Como escreveu Grada Kilomba, “o corpo negro, quando fala, não é visto como conhecimento, mas como experiência – uma experiência que o cânone tenta silenciar.”
No espaço corporativo, esse silenciamento nem sempre é explícito; muitas vezes, ele se revela em pequenas reações, olhares atravessados, interrupções veladas. Ou em declarações como a que ouvi naquele dia, ditas em tom de segurança e autoridade, mas carregadas de uma confissão: “você me desorganiza”.

Frantz Fanon já nos alertava que não há inocência no encontro com o outro. A mulher negra, sobretudo em cargos de liderança, é um espelho que devolve aos seus pares a imagem de um poder que sempre se quis neutro e meritocrático, mas que, diante dela, se revela profundamente particular e frágil.
Em contrapartida, o debate global sobre meritocracia e “early warning systems” corporativos frequentemente utiliza a expressão em inglês “glass cliff”, referindo-se à tendência de empresas colocarem mulheres – e, sobretudo, mulheres negras – em posições de liderança durante crises, sem lhes dar os recursos necessários.
Isso reforça a função perturbadora dessas lideranças: elas são chamadas em momentos críticos, expostas ao risco, testando a capacidade real das organizações de sustentar o poder em diversidade.
o corpo negro, quando fala, não é visto como conhecimento, mas como uma experiência que o cânone tenta silenciar.
Mas é exatamente aí que reside sua potência ético-política. Emmanuel Levinas nos lembra que o encontro com o rosto do outro é sempre uma demanda ética. Essa presença é perturbadora porque convoca uma ética relacional: o rosto da outra pessoa exige responsabilidade. Não há como desviar sem, de algum modo, se desumanizar.

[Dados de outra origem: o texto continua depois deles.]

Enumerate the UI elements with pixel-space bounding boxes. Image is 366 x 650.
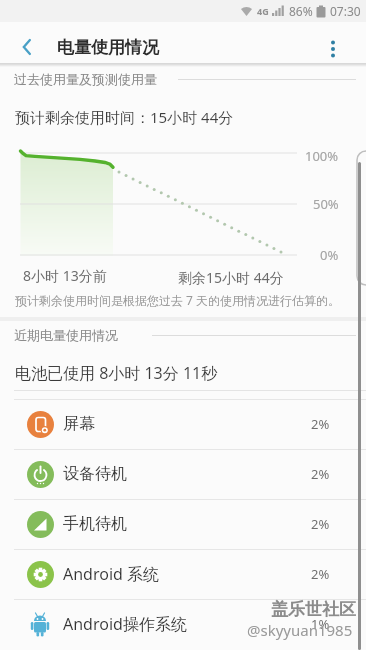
staticText: 设备待机 bbox=[63, 464, 127, 484]
staticText: 2% bbox=[311, 515, 330, 533]
staticText: 电池已使用 8小时 13分 11秒 bbox=[15, 362, 218, 384]
staticText: 过去使用量及预测使用量 bbox=[14, 71, 157, 87]
button[interactable]: Android 系统 bbox=[0, 549, 366, 599]
staticText: 盖乐世社区 bbox=[271, 599, 356, 619]
staticText: 2% bbox=[311, 465, 330, 483]
staticText: 近期电量使用情况 bbox=[14, 327, 118, 343]
staticText: 屏幕 bbox=[63, 414, 95, 434]
staticText: 0% bbox=[320, 246, 339, 264]
staticText: 86% bbox=[289, 3, 313, 19]
button[interactable] bbox=[316, 32, 350, 66]
staticText: 剩余15小时 44分 bbox=[178, 268, 284, 287]
staticText: 预计剩余使用时间是根据您过去 7 天的使用情况进行估算的。 bbox=[15, 292, 341, 308]
staticText: 手机待机 bbox=[63, 514, 127, 534]
staticText: Android 系统 bbox=[63, 563, 160, 585]
staticText: 50% bbox=[313, 195, 339, 213]
staticText: 2% bbox=[311, 565, 330, 583]
button[interactable]: 屏幕 bbox=[0, 399, 366, 449]
staticText: 预计剩余使用时间：15小时 44分 bbox=[15, 107, 234, 127]
button[interactable]: Android操作系统 bbox=[0, 599, 366, 649]
staticText: @skyyuan1985 bbox=[247, 620, 353, 640]
staticText: Android操作系统 bbox=[63, 613, 187, 635]
button[interactable]: 设备待机 bbox=[0, 449, 366, 499]
staticText: 8小时 13分前 bbox=[23, 266, 107, 285]
button[interactable]: 手机待机 bbox=[0, 499, 366, 549]
staticText: 1% bbox=[311, 615, 330, 633]
staticText: 07:30 bbox=[330, 3, 361, 19]
staticText: 4G bbox=[257, 5, 269, 17]
staticText: 100% bbox=[305, 147, 339, 165]
staticText: 电量使用情况 bbox=[57, 37, 159, 58]
button[interactable] bbox=[8, 28, 46, 66]
staticText: 2% bbox=[311, 415, 330, 433]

Sustentar mulheres negras em conselhos e diretorias não é um gesto de generosidade. É um teste para a maturidade emocional de uma organização. Um convite para que ela se perceba para além de seus mitos fundadores.
Talvez seja esse o convite mais radical que o Julho das Pretas nos faz: compreender que a diversidade autêntica não é uma conquista serena, ela é uma força crítica que desorganiza o status quo. E é justamente essa tensão que torna possível qualquer transformação real.
“A mulher negra no poder não apenas transforma estruturas – ela revela se o poder está pronto para ser humano.”